Our featured music lover this month contacted us because she wanted to introduce us to music that has truly transformed her life. The music she shared with us helps her focus better, be more creative in her work and more accepting of things she can’t change. Above all, it has exponentially increased her capacity to be happy and peaceful and to serve others, which are her greatest desires.

You may relate to her situation. She is in her early fifties, a psychologist and gerontologist.  She has a 2 hour commute to work and another 2 hours’ drive home. In between she works 8 hours conducting research on aging that includes a focus on end of life care.  She grew up loving music typical of her generation: Arrowsmith…The Rolling Stones…Carly Simon…Pat Benatar. She played guitar when she was young. A few years ago, during her mid-forties, the daily grind and growing stresses at home really began to wear her down.  (By the way, recent research suggests that the period from age forty to the mid-fifties is one of the most challenging and even unhappy times of life for many Americans.)

She started taking yoga to deal more directly with stress.

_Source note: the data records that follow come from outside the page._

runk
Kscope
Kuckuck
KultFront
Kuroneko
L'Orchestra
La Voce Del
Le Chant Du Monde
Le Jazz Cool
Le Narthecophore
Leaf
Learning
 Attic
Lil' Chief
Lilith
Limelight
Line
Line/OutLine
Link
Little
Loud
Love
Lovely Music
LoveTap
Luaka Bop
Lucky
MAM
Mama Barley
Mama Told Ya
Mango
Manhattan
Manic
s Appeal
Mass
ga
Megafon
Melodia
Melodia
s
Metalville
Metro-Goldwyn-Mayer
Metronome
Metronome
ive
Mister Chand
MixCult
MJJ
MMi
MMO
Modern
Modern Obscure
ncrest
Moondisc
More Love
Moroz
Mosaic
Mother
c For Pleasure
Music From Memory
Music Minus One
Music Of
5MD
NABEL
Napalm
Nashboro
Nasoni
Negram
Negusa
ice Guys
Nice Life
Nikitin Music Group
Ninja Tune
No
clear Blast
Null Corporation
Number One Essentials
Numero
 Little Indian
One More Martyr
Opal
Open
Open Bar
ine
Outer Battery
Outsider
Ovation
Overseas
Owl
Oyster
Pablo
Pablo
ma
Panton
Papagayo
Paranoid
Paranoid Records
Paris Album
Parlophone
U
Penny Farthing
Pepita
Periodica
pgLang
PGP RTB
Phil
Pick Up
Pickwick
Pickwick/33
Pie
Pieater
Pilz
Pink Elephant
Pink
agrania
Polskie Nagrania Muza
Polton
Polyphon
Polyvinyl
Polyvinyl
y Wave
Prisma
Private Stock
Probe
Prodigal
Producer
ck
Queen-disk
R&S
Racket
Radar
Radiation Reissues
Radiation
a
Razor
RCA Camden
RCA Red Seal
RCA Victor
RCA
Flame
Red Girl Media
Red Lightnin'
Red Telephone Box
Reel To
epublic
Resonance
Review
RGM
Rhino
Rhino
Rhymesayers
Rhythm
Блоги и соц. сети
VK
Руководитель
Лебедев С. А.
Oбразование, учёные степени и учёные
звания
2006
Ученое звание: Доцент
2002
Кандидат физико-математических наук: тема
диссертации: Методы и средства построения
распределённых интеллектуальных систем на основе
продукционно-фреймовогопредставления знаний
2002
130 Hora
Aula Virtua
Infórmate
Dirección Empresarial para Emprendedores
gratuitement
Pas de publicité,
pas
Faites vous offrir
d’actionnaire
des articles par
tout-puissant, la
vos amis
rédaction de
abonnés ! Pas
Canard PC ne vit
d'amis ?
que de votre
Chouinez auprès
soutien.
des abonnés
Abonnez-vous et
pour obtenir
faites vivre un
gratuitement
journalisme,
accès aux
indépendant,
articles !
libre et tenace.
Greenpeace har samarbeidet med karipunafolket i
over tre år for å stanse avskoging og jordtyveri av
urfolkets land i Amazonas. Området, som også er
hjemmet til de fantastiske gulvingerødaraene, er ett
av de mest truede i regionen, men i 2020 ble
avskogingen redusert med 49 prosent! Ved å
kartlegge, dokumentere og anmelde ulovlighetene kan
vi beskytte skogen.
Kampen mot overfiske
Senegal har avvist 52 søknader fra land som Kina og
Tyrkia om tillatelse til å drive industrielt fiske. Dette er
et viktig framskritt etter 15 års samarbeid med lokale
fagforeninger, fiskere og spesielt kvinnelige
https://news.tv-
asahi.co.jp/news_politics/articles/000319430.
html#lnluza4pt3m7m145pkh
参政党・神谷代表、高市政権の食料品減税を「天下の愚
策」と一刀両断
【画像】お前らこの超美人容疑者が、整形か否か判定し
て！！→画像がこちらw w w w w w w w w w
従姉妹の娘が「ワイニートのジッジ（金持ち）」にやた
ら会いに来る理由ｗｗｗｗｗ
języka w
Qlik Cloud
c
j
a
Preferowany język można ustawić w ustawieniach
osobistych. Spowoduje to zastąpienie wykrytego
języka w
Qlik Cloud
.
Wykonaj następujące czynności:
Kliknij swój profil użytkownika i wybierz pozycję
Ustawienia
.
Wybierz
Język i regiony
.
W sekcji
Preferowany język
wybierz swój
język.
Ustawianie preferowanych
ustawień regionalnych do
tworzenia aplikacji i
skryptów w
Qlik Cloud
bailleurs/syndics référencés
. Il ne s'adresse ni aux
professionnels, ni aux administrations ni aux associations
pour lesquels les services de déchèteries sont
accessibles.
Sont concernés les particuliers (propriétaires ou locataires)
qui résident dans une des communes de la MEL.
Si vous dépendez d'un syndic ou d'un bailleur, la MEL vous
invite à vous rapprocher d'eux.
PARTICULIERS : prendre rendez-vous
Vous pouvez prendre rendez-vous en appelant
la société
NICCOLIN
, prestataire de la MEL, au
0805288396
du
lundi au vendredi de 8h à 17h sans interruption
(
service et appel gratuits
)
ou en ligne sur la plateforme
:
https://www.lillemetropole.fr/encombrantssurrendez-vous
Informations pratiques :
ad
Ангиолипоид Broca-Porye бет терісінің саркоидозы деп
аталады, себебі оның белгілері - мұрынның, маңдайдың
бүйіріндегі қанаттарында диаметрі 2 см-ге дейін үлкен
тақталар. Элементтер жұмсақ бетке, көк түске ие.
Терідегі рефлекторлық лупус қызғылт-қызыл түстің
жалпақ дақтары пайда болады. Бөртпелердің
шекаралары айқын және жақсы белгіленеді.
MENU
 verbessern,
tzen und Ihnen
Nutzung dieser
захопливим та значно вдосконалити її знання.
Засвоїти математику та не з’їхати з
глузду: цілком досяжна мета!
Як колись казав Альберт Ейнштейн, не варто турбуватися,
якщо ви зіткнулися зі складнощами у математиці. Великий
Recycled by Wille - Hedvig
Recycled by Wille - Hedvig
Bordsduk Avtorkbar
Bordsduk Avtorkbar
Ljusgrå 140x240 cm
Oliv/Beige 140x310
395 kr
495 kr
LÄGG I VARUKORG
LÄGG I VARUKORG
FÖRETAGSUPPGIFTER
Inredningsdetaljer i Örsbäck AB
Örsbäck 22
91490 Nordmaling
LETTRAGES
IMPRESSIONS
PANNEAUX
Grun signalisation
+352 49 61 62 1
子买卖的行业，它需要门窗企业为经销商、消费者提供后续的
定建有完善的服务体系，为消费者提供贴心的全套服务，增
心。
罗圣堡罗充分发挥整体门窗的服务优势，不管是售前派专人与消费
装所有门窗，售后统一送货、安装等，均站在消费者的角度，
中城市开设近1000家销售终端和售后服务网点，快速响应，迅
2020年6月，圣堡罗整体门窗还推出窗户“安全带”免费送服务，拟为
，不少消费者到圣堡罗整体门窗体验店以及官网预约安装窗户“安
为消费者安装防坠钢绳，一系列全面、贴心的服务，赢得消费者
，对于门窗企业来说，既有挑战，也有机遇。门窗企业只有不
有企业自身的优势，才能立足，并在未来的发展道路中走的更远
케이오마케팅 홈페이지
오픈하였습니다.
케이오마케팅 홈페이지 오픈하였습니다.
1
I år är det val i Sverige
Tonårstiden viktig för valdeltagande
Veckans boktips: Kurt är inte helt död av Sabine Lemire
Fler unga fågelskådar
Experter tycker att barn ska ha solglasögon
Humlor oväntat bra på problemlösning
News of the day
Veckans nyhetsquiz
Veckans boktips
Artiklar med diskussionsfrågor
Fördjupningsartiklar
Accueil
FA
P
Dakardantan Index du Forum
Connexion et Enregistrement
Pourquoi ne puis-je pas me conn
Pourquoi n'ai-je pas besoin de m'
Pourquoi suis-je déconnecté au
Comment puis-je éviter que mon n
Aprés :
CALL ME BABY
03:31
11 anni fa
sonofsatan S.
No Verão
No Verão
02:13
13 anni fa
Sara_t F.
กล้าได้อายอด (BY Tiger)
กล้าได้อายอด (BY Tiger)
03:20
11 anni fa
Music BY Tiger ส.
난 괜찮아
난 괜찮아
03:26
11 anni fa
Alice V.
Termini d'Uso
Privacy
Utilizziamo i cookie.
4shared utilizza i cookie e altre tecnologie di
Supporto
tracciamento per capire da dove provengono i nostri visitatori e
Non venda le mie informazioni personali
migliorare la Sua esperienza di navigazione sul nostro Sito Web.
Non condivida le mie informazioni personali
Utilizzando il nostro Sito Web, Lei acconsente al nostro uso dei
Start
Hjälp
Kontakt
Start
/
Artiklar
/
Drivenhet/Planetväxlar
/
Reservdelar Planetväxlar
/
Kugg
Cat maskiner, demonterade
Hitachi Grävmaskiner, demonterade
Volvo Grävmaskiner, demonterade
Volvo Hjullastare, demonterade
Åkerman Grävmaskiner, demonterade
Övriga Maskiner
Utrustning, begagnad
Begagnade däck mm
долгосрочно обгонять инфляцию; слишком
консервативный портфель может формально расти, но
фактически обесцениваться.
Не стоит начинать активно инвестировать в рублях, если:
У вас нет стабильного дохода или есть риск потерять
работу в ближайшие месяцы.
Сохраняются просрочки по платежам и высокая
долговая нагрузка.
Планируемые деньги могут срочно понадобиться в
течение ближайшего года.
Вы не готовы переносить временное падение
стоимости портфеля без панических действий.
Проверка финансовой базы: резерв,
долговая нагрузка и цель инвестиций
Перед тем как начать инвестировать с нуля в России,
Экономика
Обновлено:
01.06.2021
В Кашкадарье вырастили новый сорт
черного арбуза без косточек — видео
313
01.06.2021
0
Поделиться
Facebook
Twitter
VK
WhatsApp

She experimented with various kinds of yoga and settled on the Kundalini form, whose mantras and meditations were deeply calming for her. (See Ang Sang Waha Guru below for more on Kundalini Yoga.) That led her to discover the music she surrounds herself with nowadays. She listens in the car, in the gym, at home. She was raised a Catholic, but doesn’t see any conflict between religion and this kind of nondenominational “spiritual awakening.”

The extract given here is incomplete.